Since the late 1950s, Thomas has focused on "matters of greater importance to man at the close of the 20th century," notes a critic for the Economist. "His pursuit of an elusive God and the general crises of faith; the dehumanising effect of the machine; the scientific world view and the challenges it poses to the poet." In a review of Counterpoint William Scammell of the Times Literary Supplement remarks: "Few creature comforts are offered to the reader of R. S. Thomas's later verse. The language tends to be flat, plain and declarative.... The conceptual mix is one of Christian myth, scientific terminology and late-twentieth-century scepticism." Acid rain, black holes, and noxious chemicals are set against biblical images and symbols. The result, according to Scammell, is "often like someone in a hurry to set down a scheme of first and last things."
Two of Thomas's more-recent collections, Mass for Hard Times and No Truce with the Furies, published in 1993 and 1995, respectively, reveal the hard edge, spiritual questioning, and cultural skepticism of Thomas's later poetry. Writing in the New Statesman & Society, Justin Wintle remarks that Thomas's "poems rub against each other unlike anyone else's. They also provoke a reciprocal turmoil in the reader, so fiercely negative at times is his treatment of humanity." Wintle, who praises the poet's "sea-shore cadences of a free verse as astringent as it is intellectual," concludes that "[Thomas] has doggedly pursued a clutch of themes as universal as you are likely to find."

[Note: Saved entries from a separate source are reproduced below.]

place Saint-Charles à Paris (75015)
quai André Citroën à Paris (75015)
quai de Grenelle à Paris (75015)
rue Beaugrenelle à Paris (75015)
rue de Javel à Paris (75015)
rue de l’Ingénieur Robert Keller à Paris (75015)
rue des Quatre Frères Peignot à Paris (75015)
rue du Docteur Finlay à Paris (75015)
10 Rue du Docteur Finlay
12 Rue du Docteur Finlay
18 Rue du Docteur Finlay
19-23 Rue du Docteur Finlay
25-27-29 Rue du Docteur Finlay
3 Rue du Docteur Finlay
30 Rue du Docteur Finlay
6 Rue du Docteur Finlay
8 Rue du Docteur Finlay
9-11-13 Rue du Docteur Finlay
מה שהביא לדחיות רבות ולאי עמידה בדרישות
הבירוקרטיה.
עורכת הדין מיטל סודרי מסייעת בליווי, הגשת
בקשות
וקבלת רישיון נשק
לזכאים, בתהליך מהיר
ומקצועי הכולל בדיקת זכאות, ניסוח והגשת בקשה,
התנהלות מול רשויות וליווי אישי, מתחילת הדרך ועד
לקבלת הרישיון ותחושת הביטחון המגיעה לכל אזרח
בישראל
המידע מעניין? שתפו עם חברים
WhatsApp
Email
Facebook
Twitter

The long-awaited Collected Poems, 1945-1990 was published to coincide with Thomas's eightieth birthday. In a Times Literary Supplement review of the volume, Stephen Knight observes: "From the beginning, Thomas was determined to follow his own path and this extraordinary book bears witness to that." C. H. Sisson echoes this view. "Thomas's work is marked by the integrity of a man who has taken a difficult path and persisted in it," he writes in the Spectator. Sisson explains that Thomas "passes from the first ruthless impact of his still rural parishioners on a young townsman fresh from university and theological college, to a ruthless perception of his own agonies and difficulties."
Runcie believes that with Thomas, the poet and the poetry are one. He describes Thomas as "a Welshman and a parson, a tidy, boney man with a thin face rutted by severity. And the poems are the man. Austere and simple and of repressed power." Similarly, William Cole in the Saturday Review/World comments that "Thomas is austere, tough-minded, but can bring tears." Looking back on his long career, Thomas writes in CAAS that he "moved in unimportant circles, avoiding, or being excluded from the busier and more imposing walks of life." He claims that the critical praise he has received is due to "a small talent for turning my limited thoughts and experience and meditation upon them into verse."

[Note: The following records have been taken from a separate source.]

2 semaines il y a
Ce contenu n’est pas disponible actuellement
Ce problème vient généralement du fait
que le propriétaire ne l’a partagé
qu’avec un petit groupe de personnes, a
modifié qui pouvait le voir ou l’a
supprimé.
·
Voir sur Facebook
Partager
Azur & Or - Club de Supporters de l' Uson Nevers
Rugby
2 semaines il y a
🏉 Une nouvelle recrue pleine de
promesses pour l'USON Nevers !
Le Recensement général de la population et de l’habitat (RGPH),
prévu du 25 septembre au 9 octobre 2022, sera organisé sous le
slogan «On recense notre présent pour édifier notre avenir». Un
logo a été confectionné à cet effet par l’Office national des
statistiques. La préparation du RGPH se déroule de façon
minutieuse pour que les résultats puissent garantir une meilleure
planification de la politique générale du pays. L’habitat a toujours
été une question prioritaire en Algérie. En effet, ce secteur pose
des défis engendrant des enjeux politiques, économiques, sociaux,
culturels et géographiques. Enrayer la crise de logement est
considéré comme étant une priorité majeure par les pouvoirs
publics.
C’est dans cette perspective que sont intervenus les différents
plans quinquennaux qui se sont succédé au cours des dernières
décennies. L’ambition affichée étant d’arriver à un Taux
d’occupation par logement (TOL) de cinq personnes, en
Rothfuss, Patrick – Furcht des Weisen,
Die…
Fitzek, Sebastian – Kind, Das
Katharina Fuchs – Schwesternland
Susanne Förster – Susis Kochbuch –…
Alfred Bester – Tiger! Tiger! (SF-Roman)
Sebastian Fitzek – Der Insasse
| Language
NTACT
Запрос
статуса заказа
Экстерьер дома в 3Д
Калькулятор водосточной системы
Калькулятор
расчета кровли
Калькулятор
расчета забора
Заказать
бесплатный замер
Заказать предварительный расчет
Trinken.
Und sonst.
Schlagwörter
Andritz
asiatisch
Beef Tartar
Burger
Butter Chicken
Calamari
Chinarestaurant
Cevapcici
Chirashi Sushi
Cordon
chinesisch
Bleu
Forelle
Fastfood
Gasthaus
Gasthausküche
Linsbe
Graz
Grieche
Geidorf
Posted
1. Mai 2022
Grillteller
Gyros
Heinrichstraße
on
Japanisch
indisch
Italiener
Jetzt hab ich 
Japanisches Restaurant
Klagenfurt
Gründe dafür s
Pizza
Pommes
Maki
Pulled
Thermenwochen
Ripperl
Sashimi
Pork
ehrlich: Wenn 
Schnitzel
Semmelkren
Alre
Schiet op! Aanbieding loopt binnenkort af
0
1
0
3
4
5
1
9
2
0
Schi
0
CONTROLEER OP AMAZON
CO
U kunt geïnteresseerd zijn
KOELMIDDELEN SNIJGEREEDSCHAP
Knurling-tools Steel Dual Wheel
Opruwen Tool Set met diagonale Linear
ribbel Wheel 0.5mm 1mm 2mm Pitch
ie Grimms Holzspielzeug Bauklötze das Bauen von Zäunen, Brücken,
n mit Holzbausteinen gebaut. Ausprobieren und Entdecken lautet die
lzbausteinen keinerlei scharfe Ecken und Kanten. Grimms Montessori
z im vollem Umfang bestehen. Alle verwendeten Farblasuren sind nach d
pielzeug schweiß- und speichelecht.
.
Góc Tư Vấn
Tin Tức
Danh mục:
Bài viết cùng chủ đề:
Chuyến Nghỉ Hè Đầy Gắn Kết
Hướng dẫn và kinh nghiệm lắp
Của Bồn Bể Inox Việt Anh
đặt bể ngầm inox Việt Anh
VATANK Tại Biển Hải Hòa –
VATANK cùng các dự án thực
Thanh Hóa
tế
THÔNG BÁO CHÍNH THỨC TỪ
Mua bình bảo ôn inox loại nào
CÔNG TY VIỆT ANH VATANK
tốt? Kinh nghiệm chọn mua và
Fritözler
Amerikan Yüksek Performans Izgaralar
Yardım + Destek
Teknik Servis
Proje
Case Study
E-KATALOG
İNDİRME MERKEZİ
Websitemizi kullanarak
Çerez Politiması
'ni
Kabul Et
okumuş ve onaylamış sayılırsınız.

Despite what he sees as a "small talent," Thomas is often ranked among the most important Welsh poets of this century. Writing in the Anglo-Welsh Review, R. George Thomas finds him to be "the finest living Welsh poet writing in English." Keith reports that Thomas is "now recognized as a prominent voice in British poetry of the second half of the twentieth century" and "has strong claims to be considered the most important contemporary Anglo-Welsh poet." Indeed, in the 1990s Thomas began to be mentioned as a possible candidate for the Nobel Prize for literature, and in 1996 he was awarded the prestigious Lannan Lifetime Achievement Award for Literature. Robert Hass, writing in the Washington Post, notes that Thomas "has made remarkable poetry out of the flinty and unforgiving hill country of Wales and an obdurate, existential Christianity." Meir concludes that Thomas's work expresses a religious conviction uncommon in modern poetry. Thomas, according to Meir, believes that "one of the important functions of poetry is to embody religious truth, and since for him as poet that truth is not easily won, his poems record the struggle with marked honesty and integrity, thereby providing the context for the necessarily infrequent moments of faith and vision which are expressed with a clarity and gravity rarely matched by any of his contemporaries."